There are going to be periods in your life when you have the energy and time to put into building on the foundation of your friendship. And there are going to be periods in your life when you really, really don’t. Remember that ebbs and flows in the amount of contact you two have are totally natural, and don’t put pressure on yourself to be the perfect long-distance friend all the time. Set calendar reminders for birthdays and other important events you really can’t miss. Have faith that your friendship can successfully coast for a month or two when you don’t have time to nurture it. And then remember to put in the extra effort when you can.
Your friend is similarly going to have their own set of challenges and busy periods. They may not return every phone call. They may have to reschedule a FaceTime session or two. They may even forget your birthday. Assuming best intentions and being forgiving of these kinds of oversights will be crucial to making your long distance friendship work.
This can be especially difficult if you’re the kind of person who remembers birthdays when your friend always forgets, or if you enjoy sending thoughtful gifts and letters often, while your friend seems to struggle to put a postcard in the mail. Giving your friend a hard time for not measuring up to your long distance friendship ideal is more likely to weaken the friendship than it is to change your friend’s behavior. Appreciate your friend for who they are, and don’t leap to interpreting differences in your and your friend’s communication styles as a sign that they’re less committed to the friendship.
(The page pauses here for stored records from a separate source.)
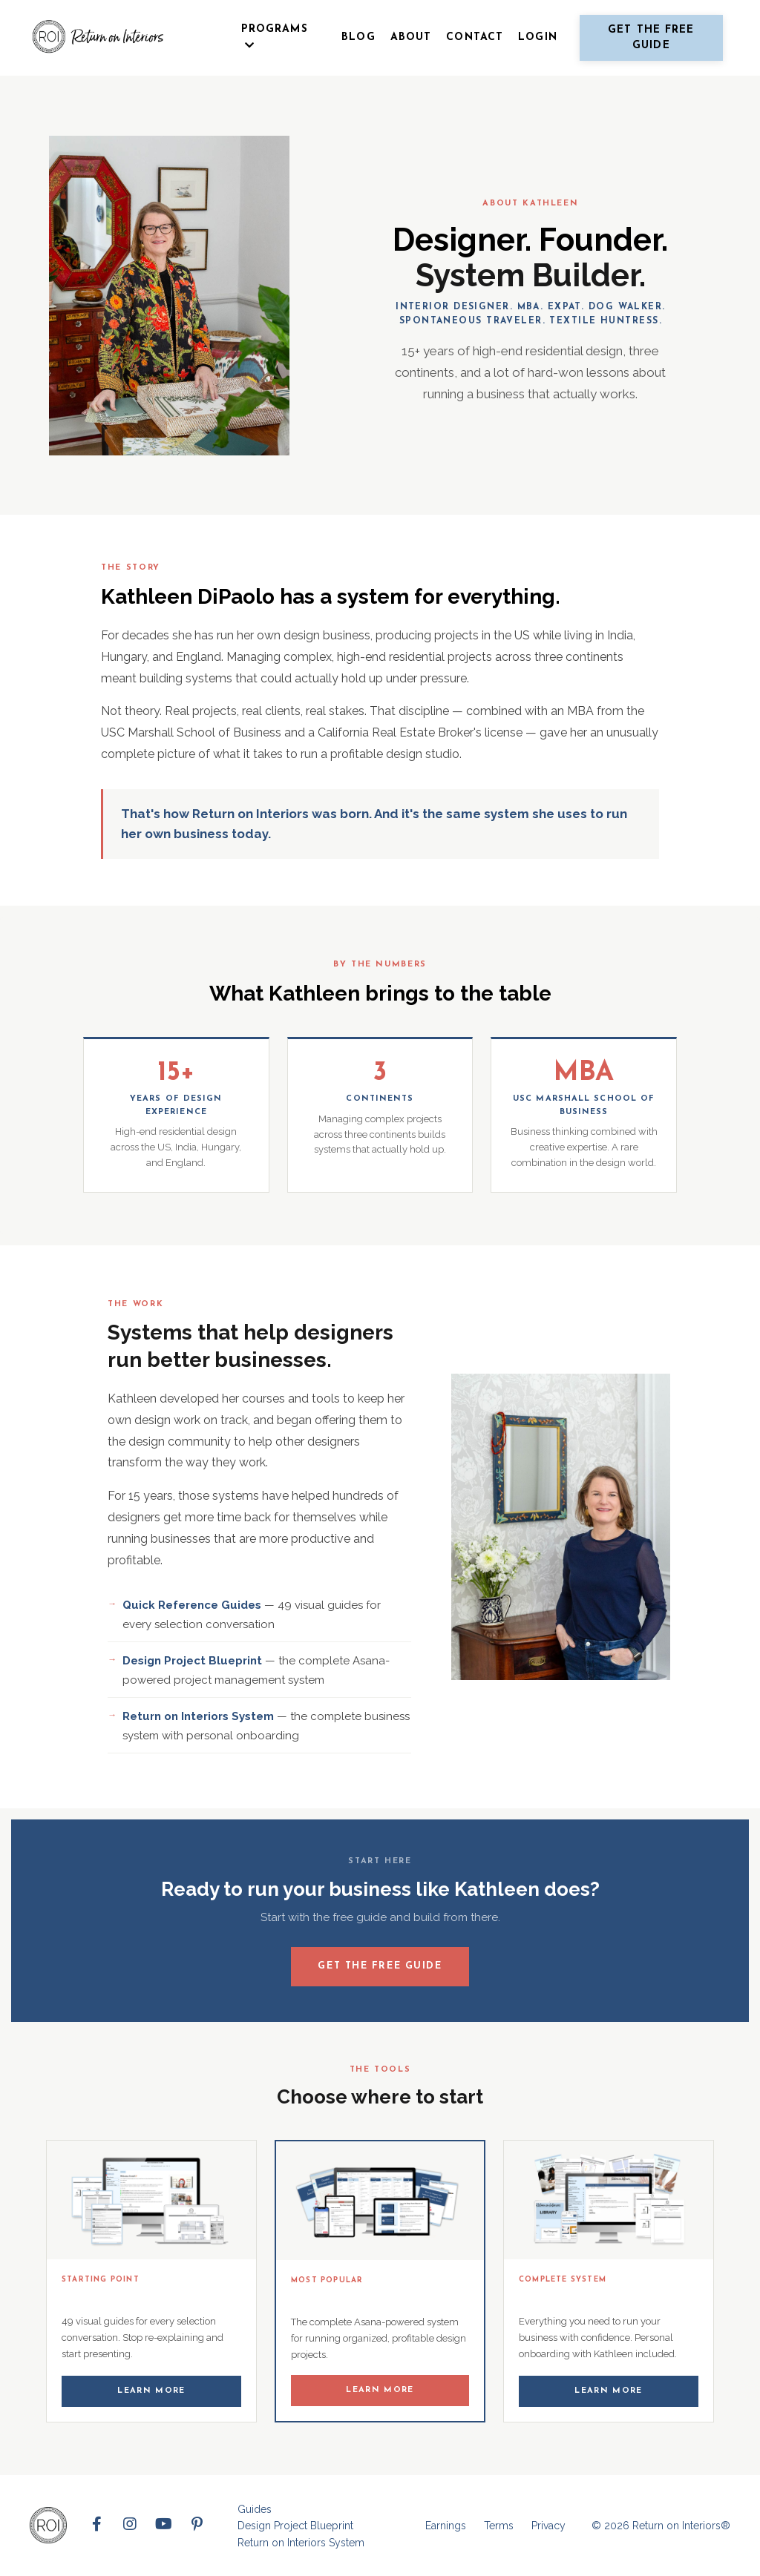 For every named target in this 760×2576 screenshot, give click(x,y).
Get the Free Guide (380, 1965)
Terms (499, 2525)
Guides (255, 2508)
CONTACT (474, 37)
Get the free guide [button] (651, 37)
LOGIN (537, 37)
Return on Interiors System (301, 2542)
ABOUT (411, 37)
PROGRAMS (274, 37)
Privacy (548, 2525)
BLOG (358, 37)
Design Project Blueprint (295, 2525)
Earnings (445, 2525)
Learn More (151, 2391) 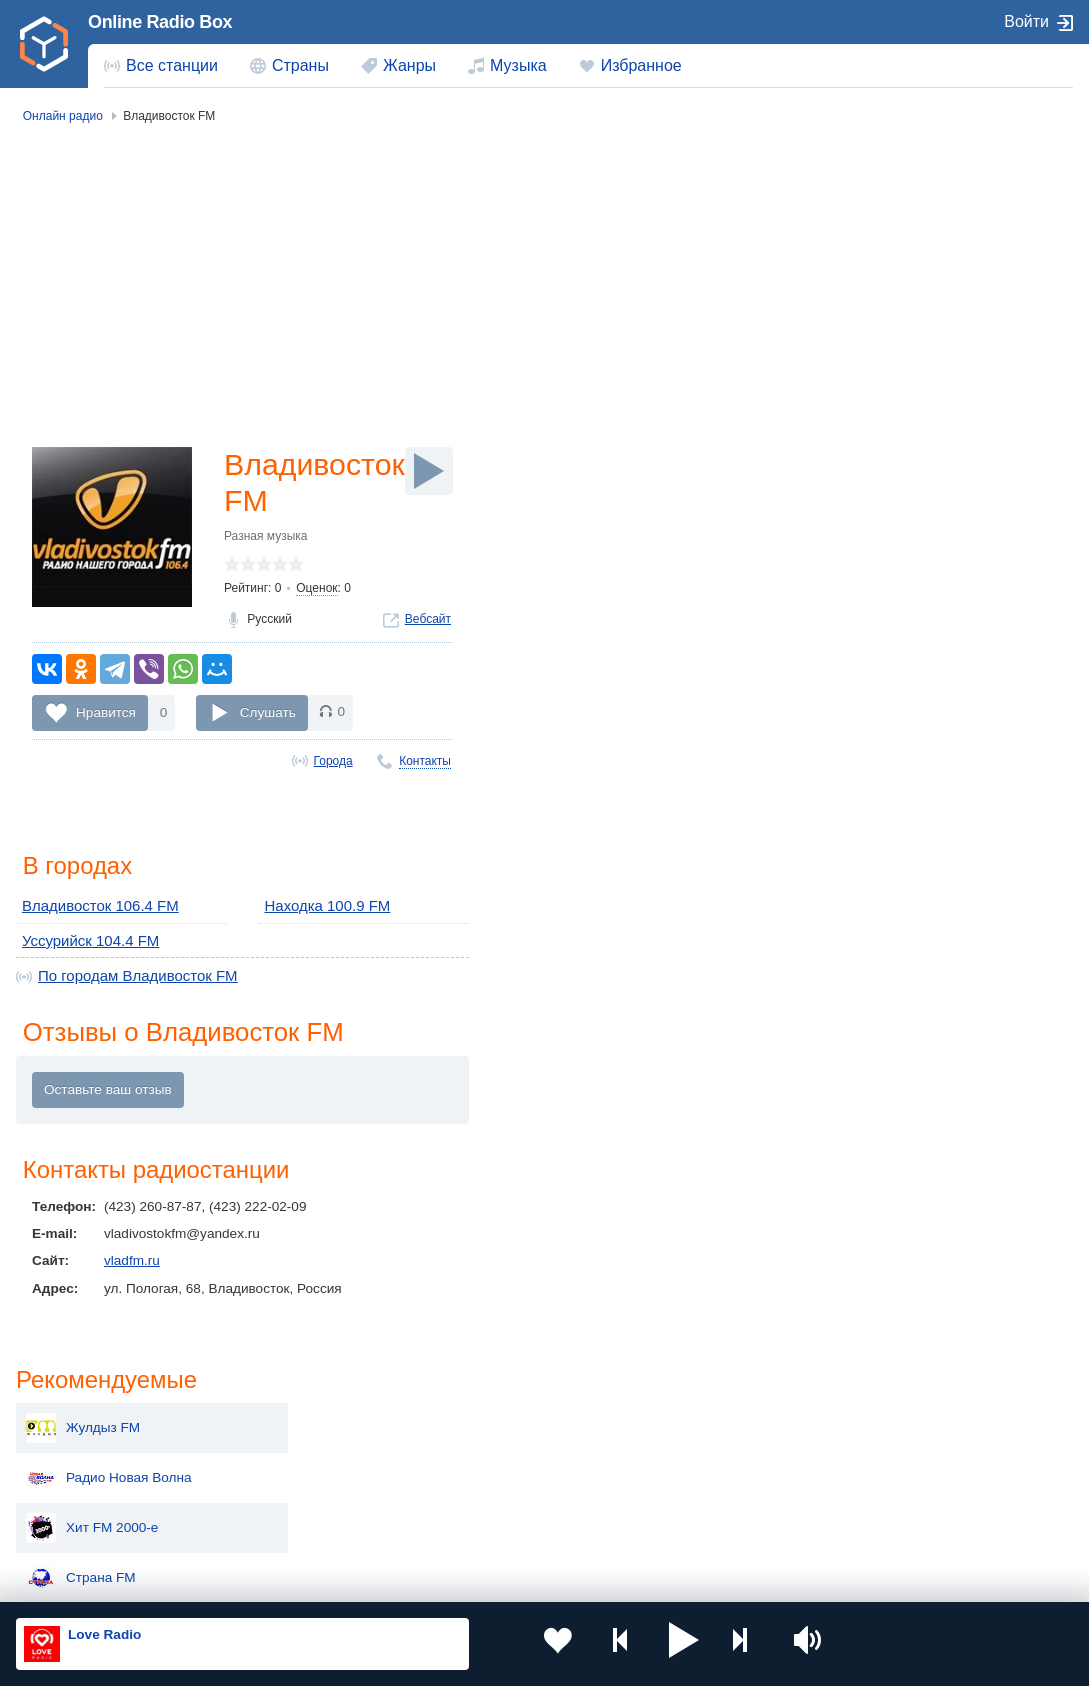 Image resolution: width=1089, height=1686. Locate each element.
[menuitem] (161, 66)
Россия (73, 1422)
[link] (44, 44)
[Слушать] (429, 471)
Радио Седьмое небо (898, 658)
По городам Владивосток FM (128, 977)
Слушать (268, 716)
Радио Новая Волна (894, 258)
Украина (285, 1422)
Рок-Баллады (873, 408)
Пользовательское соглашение (264, 1579)
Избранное (641, 65)
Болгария (705, 1455)
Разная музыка (265, 540)
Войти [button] (1026, 21)
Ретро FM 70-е (876, 558)
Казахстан (708, 1422)
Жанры (409, 65)
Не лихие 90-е (876, 508)
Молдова (496, 1422)
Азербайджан (510, 1523)
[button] (635, 1644)
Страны (300, 65)
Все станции (172, 65)
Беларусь (80, 1523)
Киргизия (79, 1455)
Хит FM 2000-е (877, 308)
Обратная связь (610, 1579)
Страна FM (866, 358)
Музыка (518, 65)
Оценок (316, 592)
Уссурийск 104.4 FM (84, 943)
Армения (496, 1455)
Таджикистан (299, 1455)
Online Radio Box (160, 22)
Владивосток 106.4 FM (93, 911)
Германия (706, 1523)
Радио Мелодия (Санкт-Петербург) (937, 608)
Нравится (106, 716)
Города (333, 765)
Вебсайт (428, 624)
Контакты (425, 765)
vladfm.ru (132, 1264)
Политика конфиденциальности (458, 1579)
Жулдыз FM (868, 208)
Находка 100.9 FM (322, 911)
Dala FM (856, 458)
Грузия (280, 1523) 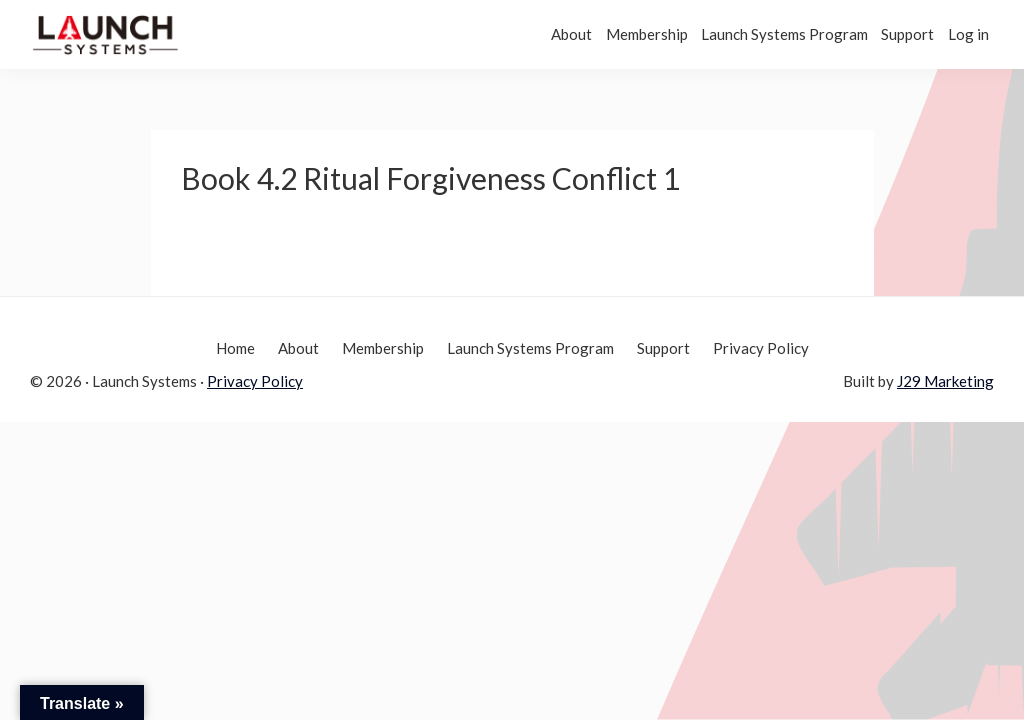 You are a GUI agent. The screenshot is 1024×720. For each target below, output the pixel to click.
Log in (958, 34)
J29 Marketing (945, 381)
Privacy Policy (255, 381)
Making a long distance friendship work may take a little extra time, effort, and understanding. But distance doesn’t have to prevent you from being there for each other, from sharing new experiences, or from growing closer over time. Rest assured, no matter the distance, your long distance friendship can stay just as close as it has always been. And as time goes on, you and your friend may even find yourselves growing even closer than ever.